PROMPT => Across all the entries, tally the lines holding the word "malaria", and give the number by itself.
** Opening DATA FOR THIS EXERCISE block **
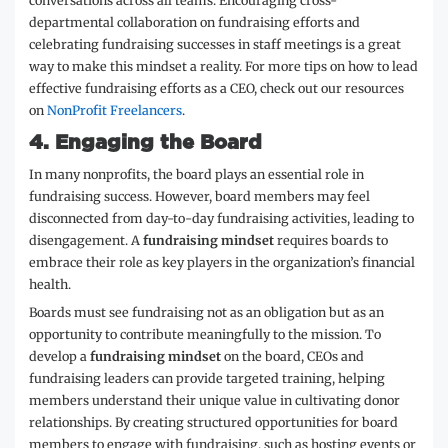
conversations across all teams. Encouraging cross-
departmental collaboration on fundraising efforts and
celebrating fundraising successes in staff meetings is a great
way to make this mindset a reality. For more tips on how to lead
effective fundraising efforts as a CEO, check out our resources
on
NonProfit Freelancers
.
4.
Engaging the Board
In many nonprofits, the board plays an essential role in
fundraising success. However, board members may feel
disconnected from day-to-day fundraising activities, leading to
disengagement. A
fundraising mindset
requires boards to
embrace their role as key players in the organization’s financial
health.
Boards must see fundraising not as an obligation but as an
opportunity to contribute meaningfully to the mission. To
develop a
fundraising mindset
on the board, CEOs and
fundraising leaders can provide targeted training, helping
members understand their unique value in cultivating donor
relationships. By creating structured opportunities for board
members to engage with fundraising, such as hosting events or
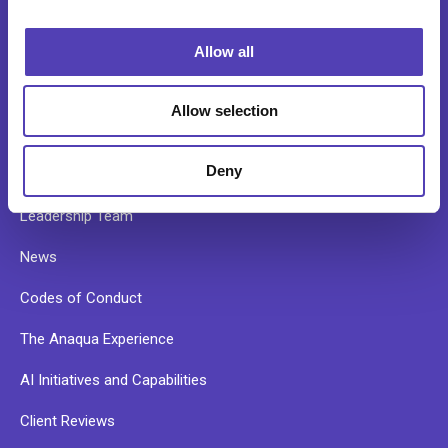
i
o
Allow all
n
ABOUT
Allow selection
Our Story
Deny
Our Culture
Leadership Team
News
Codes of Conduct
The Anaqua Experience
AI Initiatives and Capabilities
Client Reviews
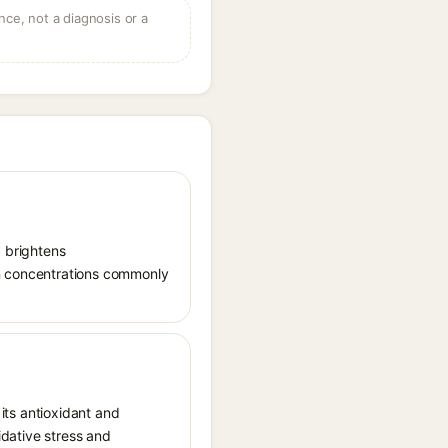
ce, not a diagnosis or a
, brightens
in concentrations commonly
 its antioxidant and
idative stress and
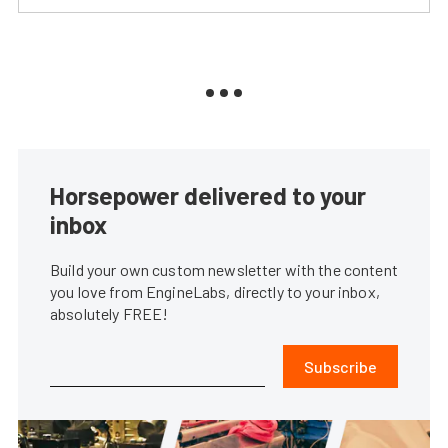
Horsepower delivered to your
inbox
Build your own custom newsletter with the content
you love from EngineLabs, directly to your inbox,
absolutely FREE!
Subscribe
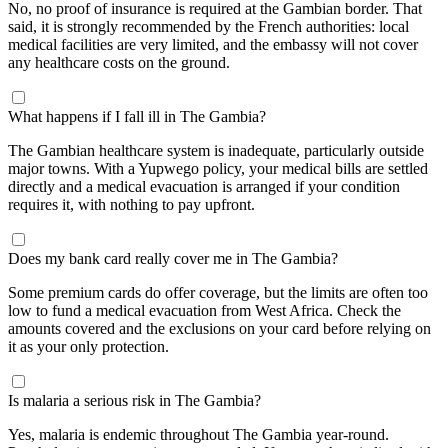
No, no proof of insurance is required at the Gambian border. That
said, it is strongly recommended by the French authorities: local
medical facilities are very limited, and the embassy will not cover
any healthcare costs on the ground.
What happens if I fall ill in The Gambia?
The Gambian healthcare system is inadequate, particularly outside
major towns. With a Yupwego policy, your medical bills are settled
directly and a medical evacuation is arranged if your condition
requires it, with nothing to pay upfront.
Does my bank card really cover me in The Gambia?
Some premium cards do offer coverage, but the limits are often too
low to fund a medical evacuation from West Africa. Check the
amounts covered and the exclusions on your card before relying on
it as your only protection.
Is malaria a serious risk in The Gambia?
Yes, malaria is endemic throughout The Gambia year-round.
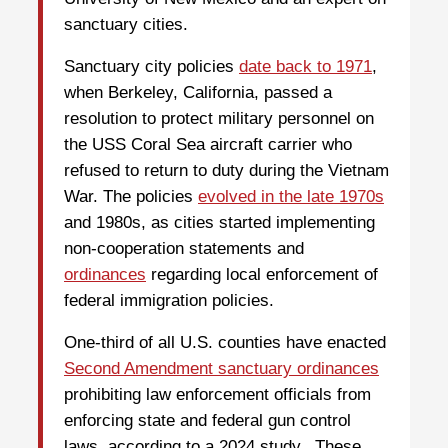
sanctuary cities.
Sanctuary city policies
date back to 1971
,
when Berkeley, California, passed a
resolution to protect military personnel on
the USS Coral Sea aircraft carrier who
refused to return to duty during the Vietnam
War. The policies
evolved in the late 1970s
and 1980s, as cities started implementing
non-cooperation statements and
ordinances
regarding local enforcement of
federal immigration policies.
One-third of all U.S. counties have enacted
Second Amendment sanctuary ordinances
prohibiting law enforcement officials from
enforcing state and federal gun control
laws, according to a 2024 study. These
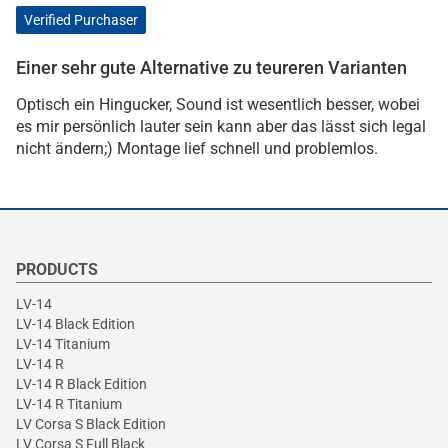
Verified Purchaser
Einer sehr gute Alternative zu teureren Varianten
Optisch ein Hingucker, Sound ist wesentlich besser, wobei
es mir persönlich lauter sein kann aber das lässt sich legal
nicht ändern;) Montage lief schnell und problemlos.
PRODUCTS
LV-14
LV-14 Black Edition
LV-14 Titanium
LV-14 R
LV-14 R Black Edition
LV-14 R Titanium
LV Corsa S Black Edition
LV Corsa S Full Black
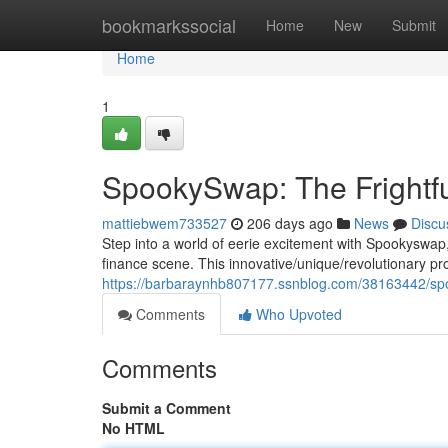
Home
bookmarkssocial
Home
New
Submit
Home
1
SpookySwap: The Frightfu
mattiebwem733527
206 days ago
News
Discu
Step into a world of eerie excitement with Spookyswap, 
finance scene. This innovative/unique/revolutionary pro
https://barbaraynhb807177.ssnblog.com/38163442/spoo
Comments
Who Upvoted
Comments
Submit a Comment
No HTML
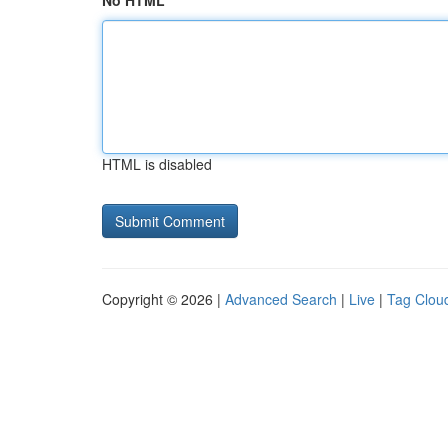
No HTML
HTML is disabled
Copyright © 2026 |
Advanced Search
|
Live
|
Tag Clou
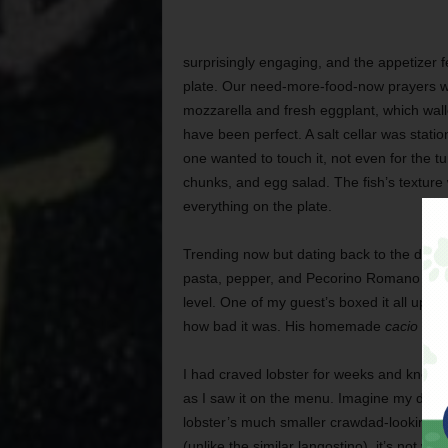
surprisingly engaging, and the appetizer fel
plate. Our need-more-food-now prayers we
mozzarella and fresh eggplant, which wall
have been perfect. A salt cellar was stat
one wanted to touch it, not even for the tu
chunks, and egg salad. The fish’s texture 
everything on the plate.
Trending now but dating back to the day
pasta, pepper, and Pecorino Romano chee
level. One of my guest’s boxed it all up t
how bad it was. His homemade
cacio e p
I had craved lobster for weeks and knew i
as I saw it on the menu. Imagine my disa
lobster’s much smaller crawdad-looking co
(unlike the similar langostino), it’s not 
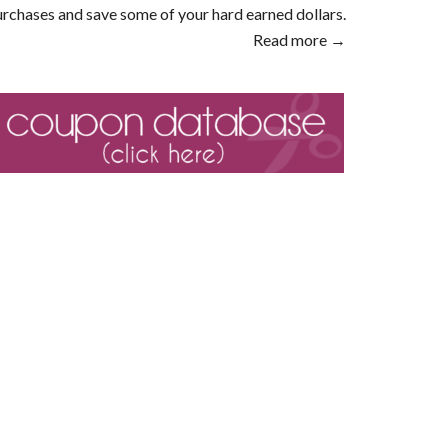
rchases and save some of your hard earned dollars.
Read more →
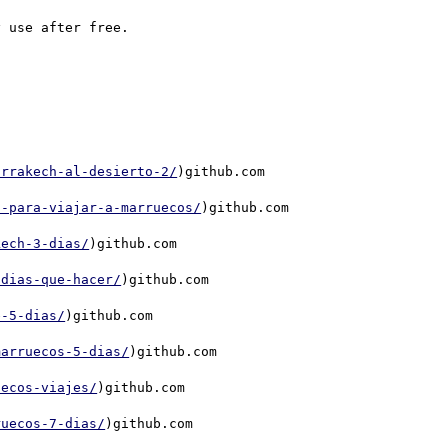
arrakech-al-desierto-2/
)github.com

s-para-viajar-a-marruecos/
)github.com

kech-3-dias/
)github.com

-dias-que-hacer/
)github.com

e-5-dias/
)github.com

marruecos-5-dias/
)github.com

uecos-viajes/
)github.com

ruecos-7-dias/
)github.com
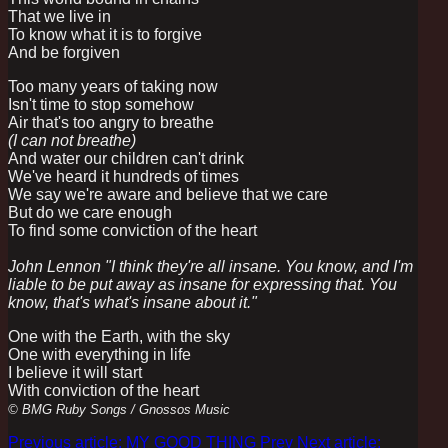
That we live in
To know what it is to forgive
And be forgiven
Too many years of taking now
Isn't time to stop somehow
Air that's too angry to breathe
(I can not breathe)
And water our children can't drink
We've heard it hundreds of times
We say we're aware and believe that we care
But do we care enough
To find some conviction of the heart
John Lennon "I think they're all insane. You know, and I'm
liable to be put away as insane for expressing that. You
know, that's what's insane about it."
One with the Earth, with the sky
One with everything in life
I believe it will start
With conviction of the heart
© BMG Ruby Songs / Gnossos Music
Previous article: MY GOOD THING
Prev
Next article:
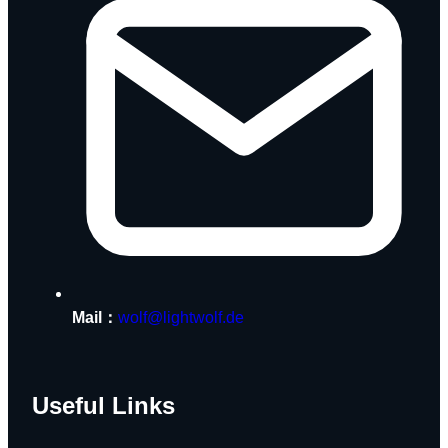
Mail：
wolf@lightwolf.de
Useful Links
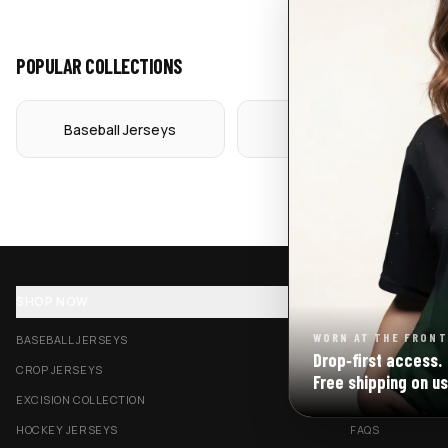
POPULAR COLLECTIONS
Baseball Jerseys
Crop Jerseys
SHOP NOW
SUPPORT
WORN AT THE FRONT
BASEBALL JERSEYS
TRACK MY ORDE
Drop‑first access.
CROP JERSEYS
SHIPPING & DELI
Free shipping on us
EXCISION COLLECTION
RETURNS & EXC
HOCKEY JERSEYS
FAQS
** Closing DATA FOR THIS EXERCISE block **
ANSWER TO THE PROBLEM => 2